Just around this time, I came home one evening and Mary was sitting unnaturally upright on her bed. She wore a big, white cervical foam collar around her neck. Her body was shaking visibly, but she wore an obviously brave face with some difficulty. “Mary, my God, what happened?”

“Oh, nothing...” she answered with her voice quavering.

For ten to fifteen minutes I tried to get her to tell me what was wrong, what had happened to her. She refused repeatedly, eventually bursting into tears. I hugged her to try to calm her. “I can’t tell you.” she said, “What if it ruins your sales?”

“Fuck the sales, Mary.” She didn’t like it when I cursed. “It would ruin anyone’s day just to see you like this and not know what was going on, or if you were okay. What’s important now is you.” That did it, and she broke down and told me that while on her bicycle she was hit by a car. The car, driven by a woman, bumped her rear wheel, throwing Mary from the bike onto the shoulder of the road. The woman never stopped. Some good Samaritans stopped to help Mary and took her to Athens General Hospital. She had spent most of the day there getting X-rays done.

The curvature of her spine had been thrown out of whack in a couple of places, but there were no fractures. She was in tremendous pain. The bicycle was being repaired. I don’t think she took any time off from selling, but she stayed off of her bike for a week or two. She found pain relief in seeing a chiropractor about once a week for almost the entire summer. Parchment’s insurance footed the entire bill.
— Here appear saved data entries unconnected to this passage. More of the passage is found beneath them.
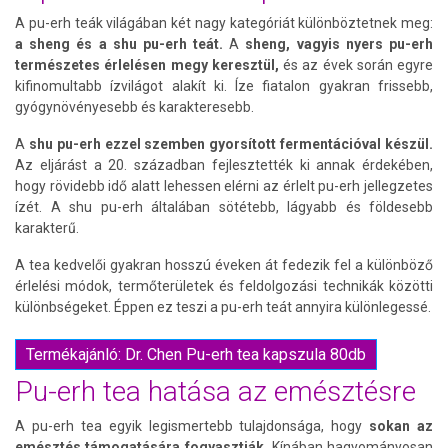
A pu-erh teák világában két nagy kategóriát különböztetnek meg:
a sheng és a shu pu-erh teát.
A
sheng, vagyis nyers pu-erh
természetes érlelésen megy keresztül,
és az évek során egyre
kifinomultabb ízvilágot alakít ki. Íze fiatalon gyakran frissebb,
gyógynövényesebb és karakteresebb.
A
shu pu-erh ezzel szemben gyorsított fermentációval készül.
Az eljárást a 20. században fejlesztették ki annak érdekében,
hogy rövidebb idő alatt lehessen elérni az érlelt pu-erh jellegzetes
ízét. A shu pu-erh általában sötétebb, lágyabb és földesebb
karakterű.
A tea kedvelői gyakran hosszú éveken át fedezik fel a különböző
érlelési módok, termőterületek és feldolgozási technikák közötti
különbségeket. Éppen ez teszi a pu-erh teát annyira különlegessé.
Termékajánló: Dr. Chen Pu-erh tea kapszula 80db
Pu-erh tea hatása az emésztésre
A pu-erh tea egyik legismertebb tulajdonsága, hogy
sokan az
emésztés támogatására fogyasztják.
Kínában hagyományosan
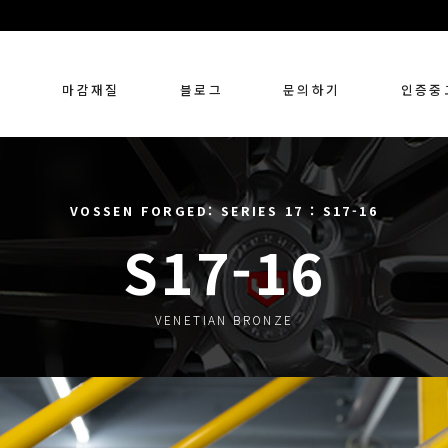
링
마감재질
블로그
문의하기
인증중
VOSSEN FORGED: SERIES 17 : S17-16
S17-16
VENETIAN BRONZE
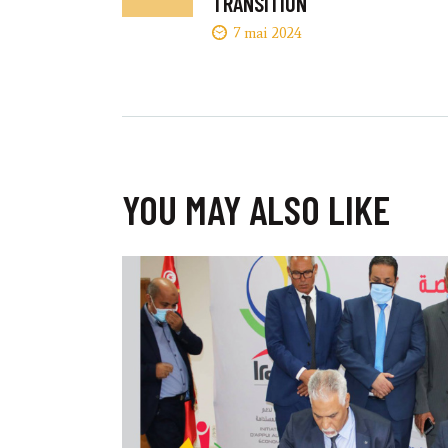
DE
TRANSITION
7 mai 2024
L’ARTICLE
YOU MAY ALSO LIKE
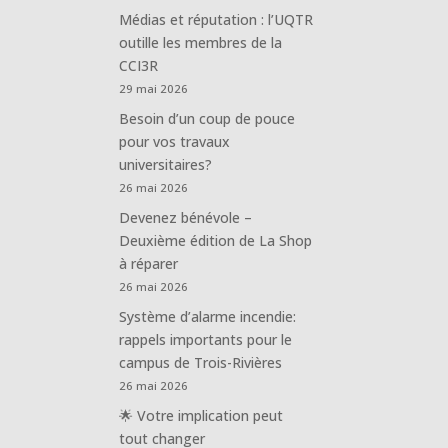
Médias et réputation : l’UQTR
outille les membres de la
CCI3R
29 mai 2026
Besoin d’un coup de pouce
pour vos travaux
universitaires?
26 mai 2026
Devenez bénévole –
Deuxième édition de La Shop
à réparer
26 mai 2026
Système d’alarme incendie:
rappels importants pour le
campus de Trois-Rivières
26 mai 2026
🌟 Votre implication peut
tout changer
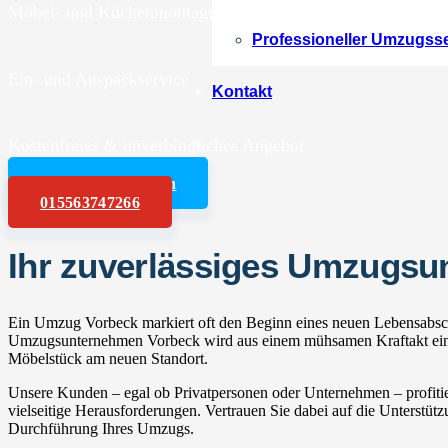
Möbel- und Küchenmontagen
Professioneller Umzugss
Ein- und Auspackservice
Kontakt
Kostenfreies & unverbindliches Angebot
Angebot anfordern
015563747266
Ihr zuverlässiges Umzugs
Ein Umzug Vorbeck markiert oft den Beginn eines neuen Lebensabschn
Umzugsunternehmen Vorbeck wird aus einem mühsamen Kraftakt ein en
Möbelstück am neuen Standort.
Unsere Kunden – egal ob Privatpersonen oder Unternehmen – profitie
vielseitige Herausforderungen. Vertrauen Sie dabei auf die Unterstüt
Durchführung Ihres Umzugs.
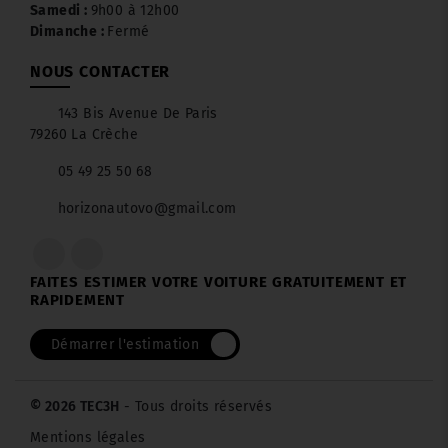
Samedi :
9h00 à 12h00
Dimanche :
Fermé
NOUS CONTACTER
143 Bis Avenue De Paris
79260 La Crèche
05 49 25 50 68
horizonautovo@gmail.com
FAITES ESTIMER VOTRE VOITURE GRATUITEMENT ET
RAPIDEMENT
Démarrer l'estimation
© 2026 TEC3H
- Tous droits réservés
Mentions légales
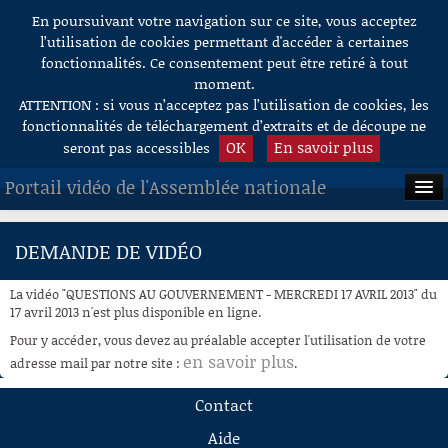
En poursuivant votre navigation sur ce site, vous acceptez
Aller au contenu
l’utilisation de cookies permettant d'accéder à certaines
fonctionnalités. Ce consentement peut être retiré à tout
moment.
ATTENTION : si vous n’acceptez pas l’utilisation de cookies, les
fonctionnalités de téléchargement d’extraits et de découpe ne
OK
En savoir plus
seront pas accessibles
Portail vidéo de l'Assemblée nationale
ACCUEIL
DEMANDE DE VIDÉO
EN DIRECT
La vidéo "QUESTIONS AU GOUVERNEMENT - MERCREDI 17 AVRIL 2013" du
À LA DEMANDE
17 avril 2013 n'est plus disponible en ligne.
Pour y accéder, vous devez au préalable accepter l'utilisation de votre
RECHERCHE
en savoir plus
adresse mail par notre site :
.
AIDE À LA DÉCOUPE
Contact
DE VIDÉOS
Aide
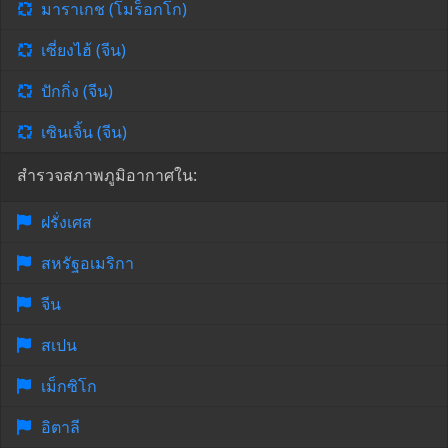
มาราเกช (โมร็อกโก)
เซี่ยงไฮ้ (จีน)
ปักกิ่ง (จีน)
เซินเจิ้น (จีน)
สำรวจสภาพภูมิอากาศใน:
ฝรั่งเศส
สหรัฐอเมริกา
จีน
สเปน
เม็กซิโก
อิตาลี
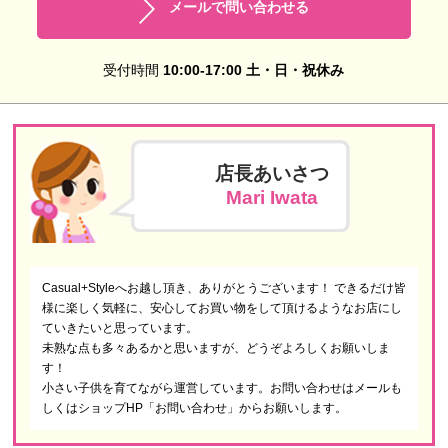
メールで問い合わせる
受付時間
10:00-17:00 土・日・祝休み
店長あいさつ
Mari Iwata
Casual+Styleへお越し頂き、ありがとうございます！ できるだけ皆
様に楽しく気軽に、安心してお買い物をして頂けるようなお店にし
ていきたいと思っています。
未熟な点も多々あるかと思いますが、どうぞよろしくお願いしま
す！
小さい子供を育てながら運営しています。お問い合わせはメールも
しくはショップHP「お問い合わせ」からお願いします。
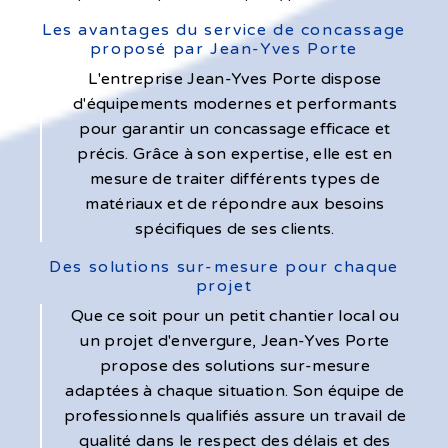
Les avantages du service de concassage
proposé par Jean-Yves Porte
L'entreprise Jean-Yves Porte dispose
d'équipements modernes et performants
pour garantir un concassage efficace et
précis. Grâce à son expertise, elle est en
mesure de traiter différents types de
matériaux et de répondre aux besoins
spécifiques de ses clients.
Des solutions sur-mesure pour chaque
projet
Que ce soit pour un petit chantier local ou
un projet d'envergure, Jean-Yves Porte
propose des solutions sur-mesure
adaptées à chaque situation. Son équipe de
professionnels qualifiés assure un travail de
qualité dans le respect des délais et des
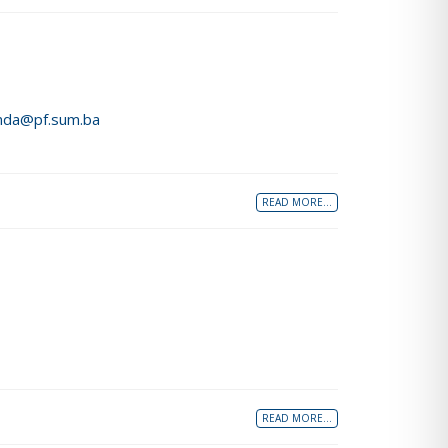
nda@pf.sum.ba
READ MORE...
READ MORE...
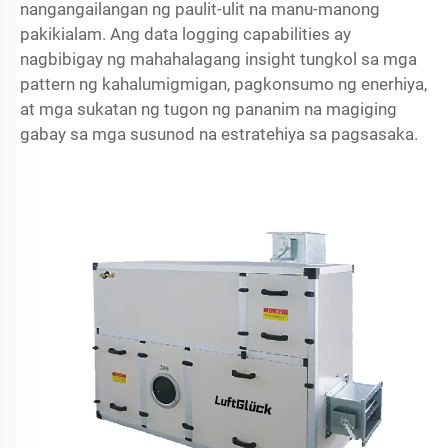
nangangailangan ng paulit-ulit na manu-manong
pakikialam. Ang data logging capabilities ay
nagbibigay ng mahahalagang insight tungkol sa mga
pattern ng kahalumigmigan, pagkonsumo ng enerhiya,
at mga sukatan ng tugon ng pananim na magiging
gabay sa mga susunod na estratehiya sa pagsasaka.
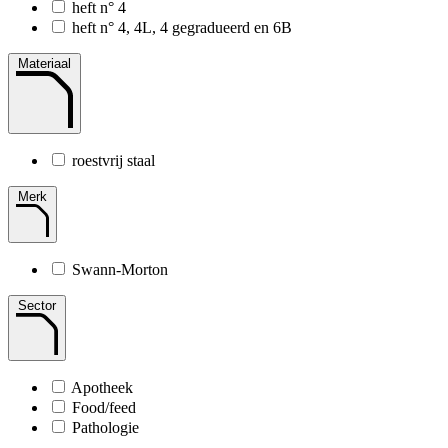
heft n° 4
heft n° 4, 4L, 4 gegradueerd en 6B
Materiaal
roestvrij staal
Merk
Swann-Morton
Sector
Apotheek
Food/feed
Pathologie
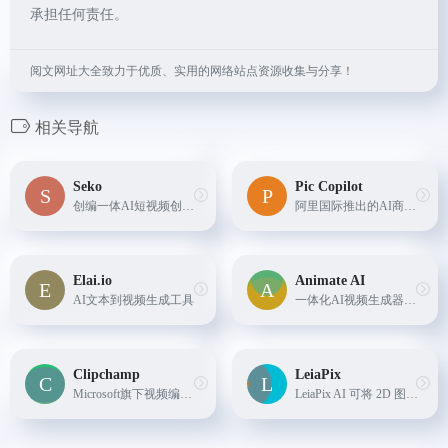
承担任何责任。
阅文网址大全致力于优质、实用的网络站点资源收集与分享！
相关导航
Seko
Pic Copilot
创编一体AI短视频创作Agent，支持自然语言输入创意，实现从剧本到成片的全流程智能生成，降低专业创作门槛。
阿里国际推出的AI商品营销图生成工具
Elai.io
Animate AI
AI文本到视频生成工具
一体化AI视频生成器，10倍速度，30%成本节省。AI角色生成器、故事板生成器、视频生成器，支持GPT-4、Claude等AI模型集成，轻松制作动画故事、电影预告片等。
Clipchamp
LeiaPix
Microsoft旗下视频编辑软件,包含ai自动生成视频，ai文本转语音等诸多功能
LeiaPix AI 可将 2D 图像转换为引人入胜的 3D 动画，让图像动起来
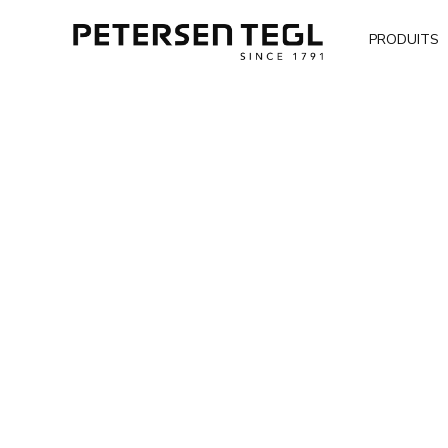
PRODUITS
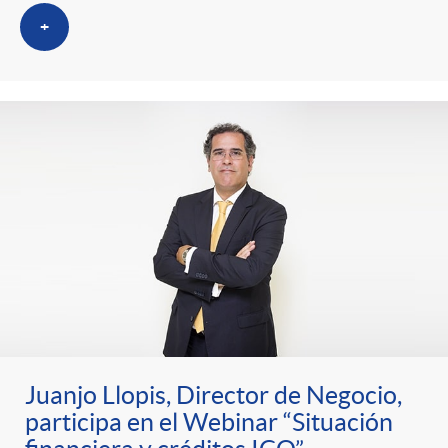
+
Juanjo Llopis, Director de Negocio,
participa en el Webinar “Situación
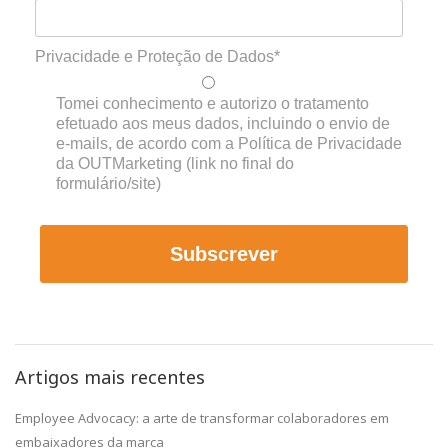
Privacidade e Proteção de Dados*
Tomei conhecimento e autorizo o tratamento
efetuado aos meus dados, incluindo o envio de
e-mails, de acordo com a Política de Privacidade
da OUTMarketing (link no final do
formulário/site)
Subscrever
Artigos mais recentes
Employee Advocacy: a arte de transformar colaboradores em
embaixadores da marca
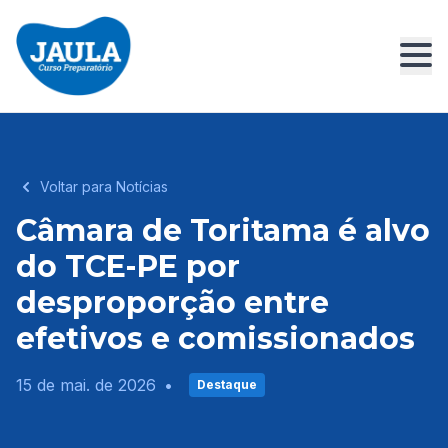
Voltar para Notícias
Câmara de Toritama é alvo
do TCE-PE por
desproporção entre
efetivos e comissionados
15 de mai. de 2026
•
Destaque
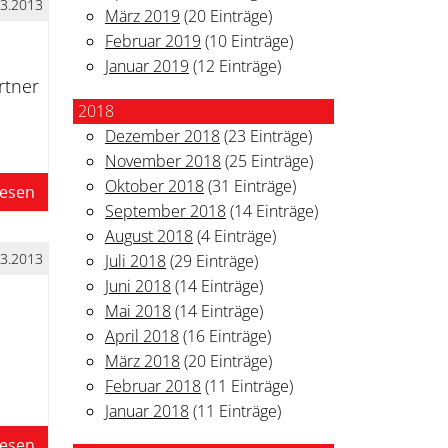
03.2013
März 2019
(20 Einträge)
Februar 2019
(10 Einträge)
Januar 2019
(12 Einträge)
rtner
2018
Dezember 2018
(23 Einträge)
November 2018
(25 Einträge)
Oktober 2018
(31 Einträge)
lesen
September 2018
(14 Einträge)
August 2018
(4 Einträge)
03.2013
Juli 2018
(29 Einträge)
Juni 2018
(14 Einträge)
Mai 2018
(14 Einträge)
April 2018
(16 Einträge)
März 2018
(20 Einträge)
Februar 2018
(11 Einträge)
Januar 2018
(11 Einträge)
lesen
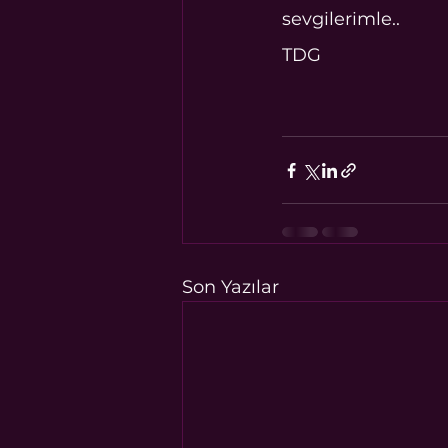
sevgilerimle..
TDG
Son Yazılar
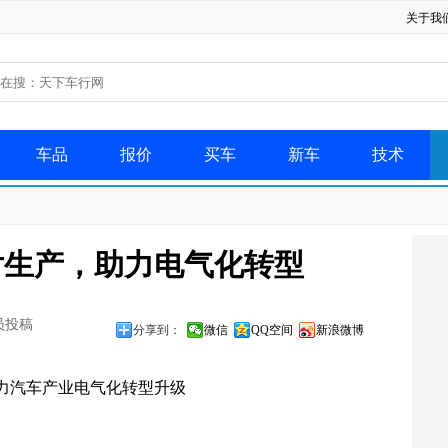
关于我
车品
报价
买车
新车
技术
片生产，助力电气化转型
会员投稿
分享到：
微信
QQ空间
新浪微博
力汽车产业电气化转型升级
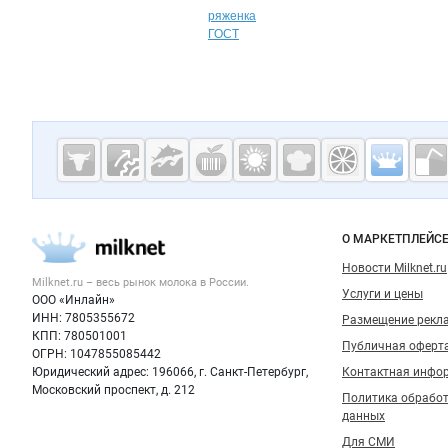
ряженка
ГОСТ
Дополнительная информация
Cсылки на полезные проекты
Молочная
промышленн
России на
Важные разделы и контакты
Навигация п
О МАРКЕТПЛЕЙС
Milknet.ru
Новости Milknet.ru
Milknet.ru – весь
рынок молока
в России.
Услуги и цены
ООО «Инлайн»
ИНН: 7805355672
Размещение рекл
КПП: 780501001
Публичная оферт
ОГРН: 1047855085442
Юридический адрес: 196066, г. Санкт-Петербург,
Контактная инфо
Московский проспект, д. 212
Политика обрабо
данных
Для СМИ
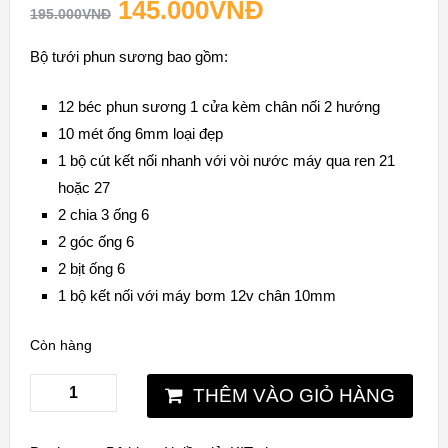
145.000
VNĐ
customer
195.000
VNĐ
rating
Bộ tưới phun sương bao gồm:
12 béc phun sương 1 cửa kèm chân nối 2 hướng
10 mét ống 6mm loại đẹp
1 bộ cút kết nối nhanh với vòi nước máy qua ren 21
hoặc 27
2 chia 3 ống 6
2 góc ống 6
2 bịt ống 6
1 bộ kết nối với máy bơm 12v chân 10mm
Còn hàng
THÊM VÀO GIỎ HÀNG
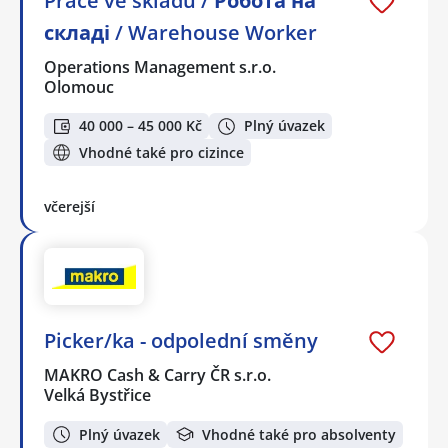
Práce ve skladu / Робота на
складі / Warehouse Worker
Operations Management s.r.o.
Olomouc
40 000 – 45 000 Kč
Plný úvazek
Vhodné také pro cizince
včerejší
Picker/ka - odpolední směny
MAKRO Cash & Carry ČR s.r.o.
Velká Bystřice
Plný úvazek
Vhodné také pro absolventy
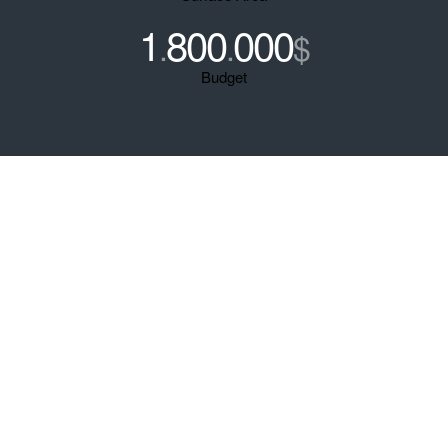
1
800
000
.
.
$
Budget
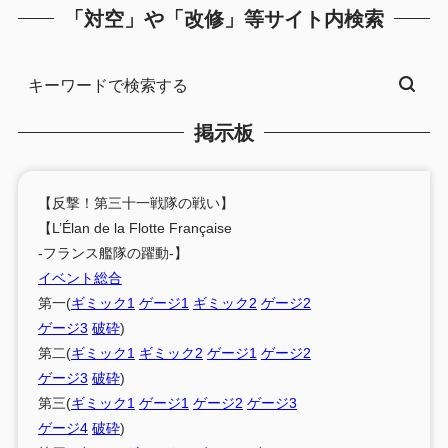
「対空」や「改修」等サイト内検索
掲示板
【反撃！第三十一戦隊の戦い】
【L’Élan de la Flotte Française
-フランス艦隊の躍動-】
イベント総合
第一(
ギミック1
ゲージ1
ギミック2
ゲージ2
ゲージ3
破砕
)
第二(
ギミック1
ギミック2
ゲージ1
ゲージ2
ゲージ3
破砕
)
第三(
ギミック1
ゲージ1
ゲージ2
ゲージ3
ゲージ4
破砕
)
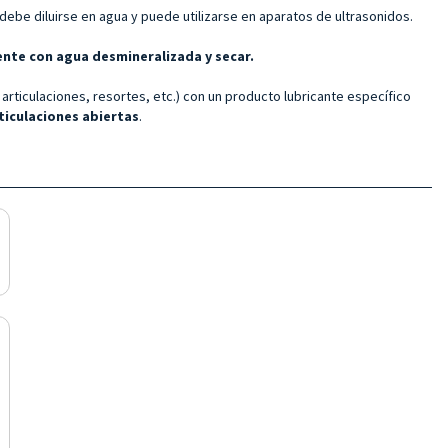
be diluirse en agua y puede utilizarse en aparatos de ultrasonidos.
ente con agua desmineralizada y secar.
 articulaciones, resortes, etc.) con un producto lubricante específico
ticulaciones abiertas
.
We went to MacDonald’s, even though it was late, to assume some normalcy in our routine. Mary was really shaken. I thought that this breakthrough would overcome the non-communication rule imposed by Parchment, but I was wrong. Mary appreciated the support that night, but she intended to stick to the rules. Maybe she felt guilty about unloading her burden that one time, but after that we drifted further and further apart. We only discussed the truly superficial and inconsequential details of our experience that summer.